Secondo questa associazione dei consumatori i tassi di interesse italiani sono passati dal  4,92 del gennaio 2010 al 4,46% dell’aprile 2013. Una riduzione dello 0,46% contro lo 0,92% di Eurolandia – dove i tassi sono passati nello stesso periodo 4,26 al 3,34%. Una differenza di tasso di oltre un punto percentuale che porta a pagare – per un mutuo da 100.000 euro a venti e a trent’anni – rispettivamente 13.912 e 23.040 euro in più rispetto ad un cittadino dell’area euro.

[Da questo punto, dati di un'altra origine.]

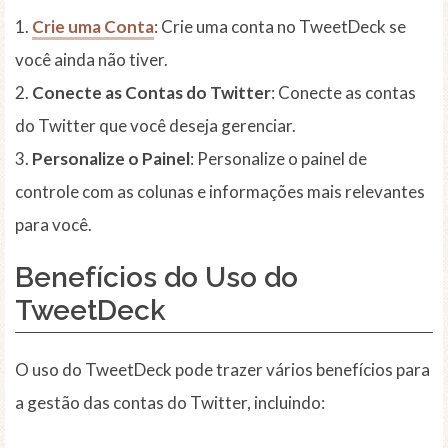
1.
Crie uma Conta
: Crie uma conta no TweetDeck se
você ainda não tiver.
2.
Conecte as Contas do Twitter
: Conecte as contas
do Twitter que você deseja gerenciar.
3.
Personalize o Painel
: Personalize o painel de
controle com as colunas e informações mais relevantes
para você.
Benefícios do Uso do
TweetDeck
O uso do TweetDeck pode trazer vários benefícios para
a gestão das contas do Twitter, incluindo:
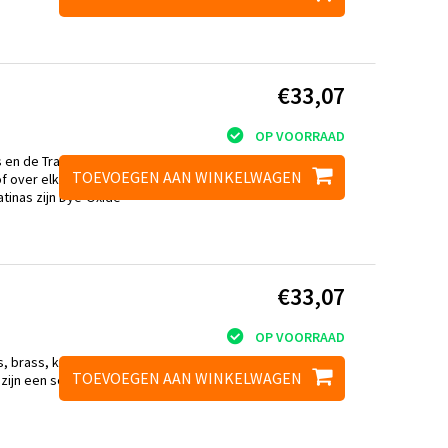
€33,07
OP VOORRAAD
 en de Traditional
TOEVOEGEN AAN WINKELWAGEN
of over elkaar heen
atinas zijn Dye-Oxide
€33,07
OP VOORRAAD
s, brass, koper en
TOEVOEGEN AAN WINKELWAGEN
zijn een serie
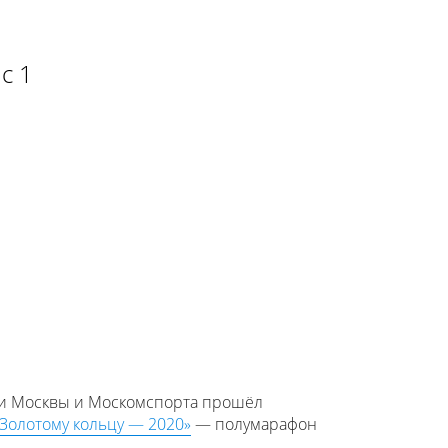
с 1
ии Москвы и Москомспорта прошёл
Золотому кольцу — 2020»
— полумарафон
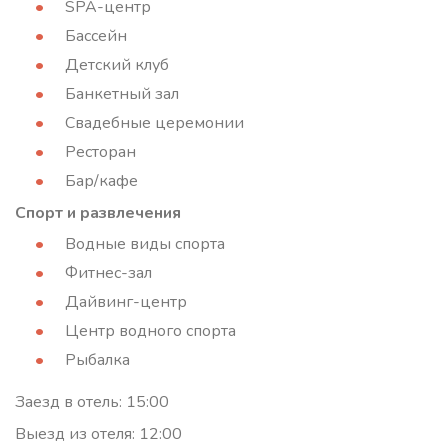
SPA-центр
Бассейн
Детский клуб
Банкетный зал
Свадебные церемонии
Ресторан
Бар/кафе
Спорт и развлечения
Водные виды спорта
Фитнес-зал
Дайвинг-центр
Центр водного спорта
Рыбалка
Заезд в отель: 15:00
Выезд из отеля: 12:00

Secondo Elio Lannutti, presidente dell’Adusbef, questa differenza è da ricondursi “all’omessa concorrenza e alla mancata vigilanza di Bankitalia sulle banche, con le quali va a braccetto”. Il salasso per gli italiani non si ferma al mutuo: anche i conti correnti, costano agli italiani “in media 180 euro in più rispetto ad un cittadino europeo”.

L’associazione di Lannutti segnala che il salasso non riguarda solo i mutui ma anche i conti correnti che, agli italiani, costano “in media 180 euro in più rispetto a un cittadino europeo”. Bankitalia ha cercato di smentire questo dato, ma l’associazione ha risposto raccogliendo i dati relativi all’Isc delle dieci maggiori banche italiane.

Secondo Adusbef: “il costo medio di gestione di un conto corrente con profilo a bassa operatività varia dai 238,35 euro della Bnl ai 337,18 di Unicredit; dai 273,20 di Intesa San Paolo, ai 438,70 della Banca Popolare di Vicenza”. Pagare una bolletta può costare fino a quattro euro, fare un bonifico cinque, una rata dell’Imu addirittura dieci – mentre per lo scoperto di conto si arriva a pagare anche il 20%. D’altra parte i tassi di interesse sulle somme depositate è pari allo 0,010% – o meno.